Ostatnią świątynią był pofranciszkański kościół pw. św. Jana Ewangelisty, dziś użytkowany przez księży pallotynów. Zostaliśmy tu ciepło przyjęci przez ks. Stanisława Flisa. Pan kościelny i kleryk Robert unaocznili nam ponad blisko 800-letnią historię kościoła, obecną w jego murach i zabytkach sztuki sakralnej. Największe wrażenie na uczestnikach zrobiły zachowane pozostałości polichromii pochodzące z przełomu XV i XVI wieku.
Nasze zwiedzanie świątyń Szczecina doprowadziło nas do spotkania z Panem Jezusem w Najświętszej Eucharystii, którą przeżywaliśmy w ostatnim zwiedzanym przez nas kościele. Mszę św. celebrował dla nas wspominany już ks. Stanisław Flis duszpasterz Ludzi Morza.
Reklama
Po zakończeniu Mszy św. zaproszeni zostaliśmy na poczęstunek do Seamen’s Club, siedziby duszpasterstwa Ludzi Morza „Stella Maris”, którego kapelanem jest ks. Stanisław. Tam zmęczeni mogliśmy odpocząć po sześciogodzinnej wędrówce, a tym, którzy głodni byli wrażeń, ks. Stanisław zaproponował skorzystanie z atrakcji oferowanych przez klub.
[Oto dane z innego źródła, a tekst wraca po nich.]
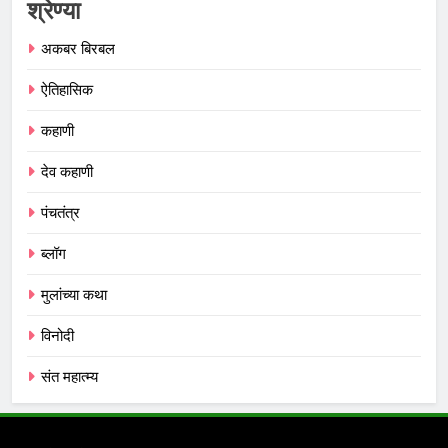
श्रेण्या
अकबर बिरबल
ऐतिहासिक
कहाणी
देव कहाणी
पंचतंत्र
ब्लॉग
मुलांच्या कथा
विनोदी
संत महात्म्य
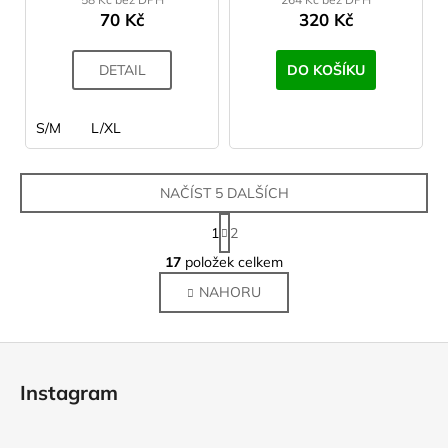
70 Kč
320 Kč
DETAIL
DO KOŠÍKU
S/M
L/XL
NAČÍST 5 DALŠÍCH
S
1
2
t
O
r
17
položek celkem
v
á
NAHORU
l
n
k
á
o
d
Z
v
a
á
á
c
Instagram
n
p
í
í
p
a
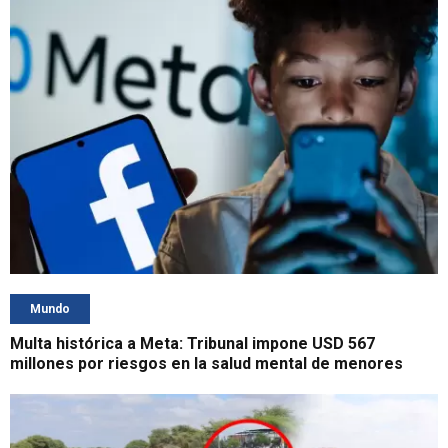
Mundo
Multa histórica a Meta: Tribunal impone USD 567
millones por riesgos en la salud mental de menores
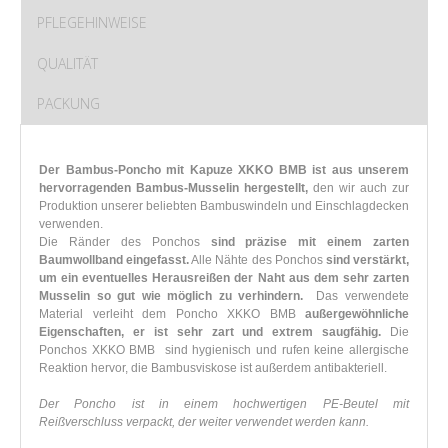
PFLEGEHINWEISE
QUALITÄT
PACKUNG
Der Bambus-Poncho mit Kapuze XKKO BMB ist aus unserem
hervorragenden Bambus-Musselin hergestellt,
den wir auch zur
Produktion unserer beliebten Bambuswindeln und Einschlagdecken
verwenden.
Die Ränder des Ponchos
sind präzise mit einem zarten
Baumwollband eingefasst.
Alle Nähte des Ponchos
sind verstärkt,
um ein eventuelles Herausreißen der Naht aus dem sehr zarten
Musselin so gut wie möglich zu verhindern.
Das verwendete
Material verleiht dem Poncho XKKO BMB
außergewöhnliche
Eigenschaften, er ist sehr zart und extrem saugfähig.
Die
Ponchos XKKO BMB sind hygienisch und rufen keine allergische
Reaktion hervor, die Bambusviskose ist außerdem antibakteriell.
Der Poncho ist in einem hochwertigen PE-Beutel mit
Reißverschluss verpackt, der weiter verwendet werden kann.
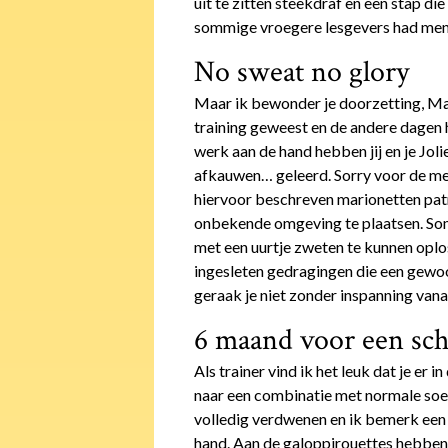
uit te zitten steekdraf en een stap di
sommige vroegere lesgevers had men j
No sweat no glory
Maar ik bewonder je doorzetting, Mar
training geweest en de andere dagen h
werk aan de hand hebben jij en je Jol
afkauwen… geleerd. Sorry voor de me
hiervoor beschreven marionetten patr
onbekende omgeving te plaatsen. Somm
met een uurtje zweten te kunnen oplos
ingesleten gedragingen die een gewoo
geraak je niet zonder inspanning vana
6 maand voor een sc
Als trainer vind ik het leuk dat je er 
naar een combinatie met normale soepe
volledig verdwenen en ik bemerk een
hand. Aan de galoppirouettes hebben 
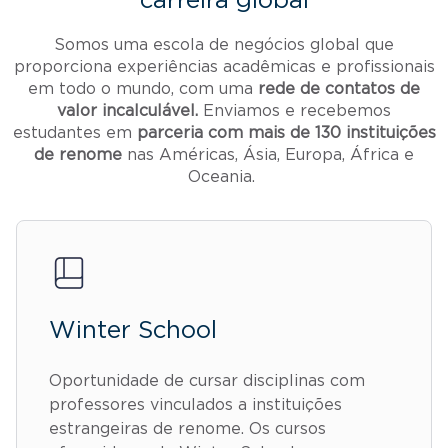
carreira global
Somos uma escola de negócios global que
proporciona experiências acadêmicas e profissionais
em todo o mundo, com uma
rede de contatos de
valor incalculável.
Enviamos e recebemos
estudantes em
parceria com mais de 130 instituições
de renome
nas Américas, Ásia, Europa, África e
Oceania.
Winter School
Oportunidade de cursar disciplinas com
professores vinculados a instituições
estrangeiras de renome. Os cursos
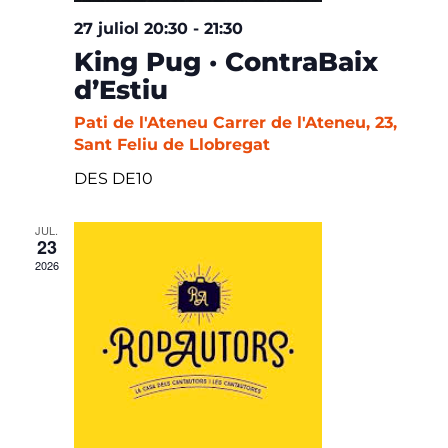
27 juliol 20:30
-
21:30
King Pug · ContraBaix
d’Estiu
Pati de l'Ateneu
Carrer de l'Ateneu, 23,
Sant Feliu de Llobregat
DES DE10
JUL.
23
2026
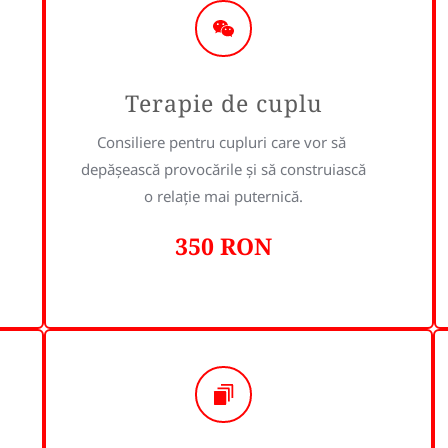
Terapie de cuplu
Consiliere pentru cupluri care vor să 
depășească provocările și să construiască 
o relație mai puternică.
350 RON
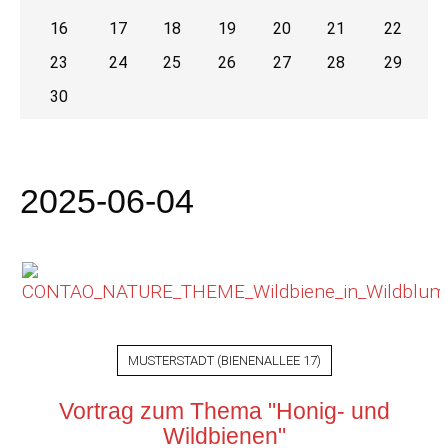
16
17
18
19
20
21
22
23
24
25
26
27
28
29
30
2025-06-04
MUSTERSTADT
(
BIENENALLEE 17
)
Vortrag zum Thema "Honig- und
Wildbienen"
Wszyscy uczestnicy wyrazili przekonanie, że nie była to tylko jednorazowa akcja oraz zgłosili konieczność zorganizowania drugiej części akcji „Churchingu”, który obejmie inne szczecińskie świątynie zarówno katolickie, jak i innych wyznań chrześcijańskich.
Kilka zdań o wydarzeniu? Bardzo ciekawy sposób spędzania czasu, poznawanie historii Kościoła oraz miasta. Spotkanie z osobami, którym można użyczyć pomoc, wolontariusze młode osoby, które swój czas chcą poświęcić dla innych. Dla mnie to bardzo wartościowy sposób na życie. Radość bijąca z twarzy Grażynki za ofiarowaną pomoc, to wielka nagroda dla mojego serca i najważniejszy punkt: Eucharystia w tak cichym i skromnym kościele. Dwa pierwsze kościoły przepiękne, bogate i ten u pallotynów taki inny... A na deser? kawa i słodycze w przepięknym miejscu Stella Maris, dzięki uprzejmości o. Stanisława.:) Dziękuję za wszystko.